Introduction

In urological diagnostics and surgery planning, a profound understanding of the anatomical structure of the upper urinary tract (UUT), including the ureter and renal pelvis, is crucial. Many imaging techniques, such as intravenous urography (IVU), computed tomography urography (CTU), and magnetic resonance urography (MRU), can reveal the anatomical structure of the UUT. However, each of these imaging examinations has its own drawbacks. IVU and CTU require intravenous injection of contrast media and have the risk of phlebitis, allergic reactions, and contrast-induced nephropathy1,2,3. In addition, CTU often cannot achieve complete visualization of UUT 4,5,6. Magnetic resonance urography (MRU) is noninvasive, but its image quality relies on the water signal and it has rather poor image quality for normal kidneys and ureters without hydronephrosis7.

Non-enhanced CT (NECT) scan is noninvasive, does not require contrast media, and can be applied on almost all patients except pregnant women. It can also reveal the anatomical structure of UUT8. In fact, it is possible to distinguish the outline of the renal pelvis and ureter on a thin-layer non-enhanced CT scan most of the time. Hence, it is also possible to perform three-dimensional (3D) reconstruction of the UUT on NECT scans. However, at present, it cannot replace invasive techniques such as IVU and CTU. First, distinguishing the ureter from adjacent structures on NECT scans is extremely tricky without contrast media. Second, although experienced radiologists can identify the ureter on a non-enhanced CT scan, it is a time-consuming and labor-intensive task. Currently, radiologists and urologists cannot obtain 3D structures of UUT through a NECT scan; they still need invasive examinations such as CTU and IVU to fulfill their needs9.

In recent years, deep learning (DL) models based on artificial neural networks have been extensively employed in medical imaging, demonstrating promising results. DL models can perform different tasks such as lesion detection, organ segmentation, and diagnosis10,11,12,13,14. We believe that DL models can also perform urinary tract segmentation on NECT scans with proper design and adequate training. Considering the tiny volume of the UUT (usually less than 0.1% of all voxels in a CT scan), and the significant structure difference between renal pelvis and ureter, the challenges of a low ground truth share and structural differences pose serious obstacles for existing DL models in accurately segmenting the UUT15,16.

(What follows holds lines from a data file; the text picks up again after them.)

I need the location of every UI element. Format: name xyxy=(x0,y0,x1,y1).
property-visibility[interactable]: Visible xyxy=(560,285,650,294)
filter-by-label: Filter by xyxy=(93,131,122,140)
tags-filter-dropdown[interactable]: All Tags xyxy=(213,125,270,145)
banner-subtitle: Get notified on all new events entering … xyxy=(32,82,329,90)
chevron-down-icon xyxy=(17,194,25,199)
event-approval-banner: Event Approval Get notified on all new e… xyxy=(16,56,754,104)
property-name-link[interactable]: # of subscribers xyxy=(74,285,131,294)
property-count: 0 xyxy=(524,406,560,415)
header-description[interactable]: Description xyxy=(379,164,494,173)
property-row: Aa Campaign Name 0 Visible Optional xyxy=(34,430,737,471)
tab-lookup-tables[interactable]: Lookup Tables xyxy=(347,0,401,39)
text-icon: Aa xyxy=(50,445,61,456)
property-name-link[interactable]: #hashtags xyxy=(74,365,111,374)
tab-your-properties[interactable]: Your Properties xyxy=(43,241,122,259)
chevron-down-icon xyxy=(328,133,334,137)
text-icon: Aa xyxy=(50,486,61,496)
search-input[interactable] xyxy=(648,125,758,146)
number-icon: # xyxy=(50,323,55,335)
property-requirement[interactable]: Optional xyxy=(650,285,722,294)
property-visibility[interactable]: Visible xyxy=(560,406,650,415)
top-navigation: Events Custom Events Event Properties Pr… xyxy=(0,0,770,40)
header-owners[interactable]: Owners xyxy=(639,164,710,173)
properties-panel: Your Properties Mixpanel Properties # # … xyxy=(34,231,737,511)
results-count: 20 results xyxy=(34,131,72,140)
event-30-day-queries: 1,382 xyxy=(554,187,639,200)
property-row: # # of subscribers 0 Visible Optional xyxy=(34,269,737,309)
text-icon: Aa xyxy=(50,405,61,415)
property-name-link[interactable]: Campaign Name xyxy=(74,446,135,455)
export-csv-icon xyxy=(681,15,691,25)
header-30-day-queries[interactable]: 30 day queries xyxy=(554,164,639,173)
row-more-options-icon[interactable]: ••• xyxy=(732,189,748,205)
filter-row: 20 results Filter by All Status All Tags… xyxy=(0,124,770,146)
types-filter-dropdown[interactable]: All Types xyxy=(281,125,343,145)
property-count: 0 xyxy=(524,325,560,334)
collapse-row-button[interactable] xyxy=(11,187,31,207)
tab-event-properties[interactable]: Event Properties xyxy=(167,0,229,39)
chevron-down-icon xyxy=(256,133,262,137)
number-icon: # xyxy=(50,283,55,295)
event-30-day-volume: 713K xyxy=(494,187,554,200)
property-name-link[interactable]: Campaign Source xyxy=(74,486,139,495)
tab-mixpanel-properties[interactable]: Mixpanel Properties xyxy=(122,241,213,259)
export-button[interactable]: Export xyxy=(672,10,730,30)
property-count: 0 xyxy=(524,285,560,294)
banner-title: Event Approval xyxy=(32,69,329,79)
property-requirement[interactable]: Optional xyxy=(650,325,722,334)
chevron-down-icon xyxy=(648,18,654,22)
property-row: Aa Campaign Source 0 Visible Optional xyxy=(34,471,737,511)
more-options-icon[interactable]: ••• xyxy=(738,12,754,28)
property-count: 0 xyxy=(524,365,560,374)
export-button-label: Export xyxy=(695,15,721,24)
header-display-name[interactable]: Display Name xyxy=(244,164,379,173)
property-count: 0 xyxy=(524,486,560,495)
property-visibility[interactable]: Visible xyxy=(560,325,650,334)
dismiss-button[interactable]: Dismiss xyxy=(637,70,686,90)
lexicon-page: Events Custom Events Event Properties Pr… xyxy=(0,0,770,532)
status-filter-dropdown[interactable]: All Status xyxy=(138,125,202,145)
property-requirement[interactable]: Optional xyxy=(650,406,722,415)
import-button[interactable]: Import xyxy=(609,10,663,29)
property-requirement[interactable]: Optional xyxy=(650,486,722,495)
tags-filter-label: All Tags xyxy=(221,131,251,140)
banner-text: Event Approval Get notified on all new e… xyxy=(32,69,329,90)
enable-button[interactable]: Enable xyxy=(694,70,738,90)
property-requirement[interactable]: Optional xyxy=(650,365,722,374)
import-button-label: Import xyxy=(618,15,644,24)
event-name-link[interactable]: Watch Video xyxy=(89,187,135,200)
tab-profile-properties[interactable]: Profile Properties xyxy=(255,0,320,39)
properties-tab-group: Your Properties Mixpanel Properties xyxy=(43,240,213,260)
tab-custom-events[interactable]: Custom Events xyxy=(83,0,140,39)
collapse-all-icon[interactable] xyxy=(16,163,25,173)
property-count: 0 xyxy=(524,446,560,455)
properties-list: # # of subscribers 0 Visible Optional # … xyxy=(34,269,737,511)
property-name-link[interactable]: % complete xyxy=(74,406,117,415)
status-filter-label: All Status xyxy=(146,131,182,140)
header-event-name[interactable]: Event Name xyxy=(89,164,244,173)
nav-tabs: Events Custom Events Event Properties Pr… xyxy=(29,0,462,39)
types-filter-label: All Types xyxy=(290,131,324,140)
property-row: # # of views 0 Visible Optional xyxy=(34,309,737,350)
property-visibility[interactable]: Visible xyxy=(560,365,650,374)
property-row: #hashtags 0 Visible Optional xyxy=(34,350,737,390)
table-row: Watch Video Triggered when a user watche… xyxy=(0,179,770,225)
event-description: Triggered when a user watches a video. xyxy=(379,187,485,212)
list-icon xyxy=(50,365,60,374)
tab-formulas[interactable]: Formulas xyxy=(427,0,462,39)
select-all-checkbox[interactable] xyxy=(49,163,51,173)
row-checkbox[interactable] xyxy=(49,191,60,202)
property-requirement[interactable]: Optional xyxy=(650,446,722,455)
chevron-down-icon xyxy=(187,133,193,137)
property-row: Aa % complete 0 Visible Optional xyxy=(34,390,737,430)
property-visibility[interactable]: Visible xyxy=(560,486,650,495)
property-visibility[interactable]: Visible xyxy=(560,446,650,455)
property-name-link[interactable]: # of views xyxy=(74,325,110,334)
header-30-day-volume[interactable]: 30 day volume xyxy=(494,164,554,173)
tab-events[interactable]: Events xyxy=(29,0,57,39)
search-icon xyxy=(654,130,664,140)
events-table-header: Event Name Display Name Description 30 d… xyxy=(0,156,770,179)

In this paper a DL-based method was proposed to tackle aforementioned issues. Utilizing image cropping and sectional training, the proposed method effectively alleviated the influence of low ground truth share and structural differences. Extensive experiments demonstrated that the proposed method could perform end-to-end UUT segmentation and achieved comparable accuracy with radiologists in many cases. Therefore, the method studied in this paper is a desirable segmentation approach, which could remarkably reduce the work load of urologists and save many patients from invasive exams17.

Materials and Methods

Dataset

All experimental protocols of this study were approved by the ethical committee of the Second Hospital of Shandong University (No. KYLL-2023-088, March 6 2023). All methods were carried out in accordance with relevant guidelines and regulations. Informed consent was obtained from all subjects. The flowchart of case selection of the train, validation and test sets is shown in Fig. 1. We searched the picture archiving and communication system (PACS) database of our hospital for NECT scans of the abdomen and pelvis from January 2022 to December 2022 and acquired 2334 entries. The inclusion criteria were as follows: (1) thin-layer NECT scans (1.25-mm slices) that covered the kidneys, ureter, and bladder; (2) the left renal pelvis and the entire length of the left ureter clearly distinguished; and (3) normal anatomical structure of the ureter and pelvis. The exclusion criteria were as follows: (1) the ureter and renal pelvis could not be fully and clearly distinguished; (2) morbidity affecting the UUT, such as renal mass, renal cyst, hydronephrosis, lithosis, and so forth; and (3) anatomical variations, such as ureteral stenosis, duplicated ureters, ampullary renal pelvis, and so forth. After initial selection, 150 scans were selected for further study. A radiologist with more than 10 years of experience marked the structure of the left ureter and renal pelvis on each CT scan and saved the markings as mask files. The CT scans and their corresponding masks were deprived of all private information. They were randomly divided into two datasets: training set (130 cases) and validation set (20 cases). The demographic data of the training and test sets had no significant difference (Table 1).

Fig. 1
figure 1

Flowchart of case selection of the train, validation and test data. NECT: non-enhanced CT; UUT: upper urinary tract; CTU: CT urography.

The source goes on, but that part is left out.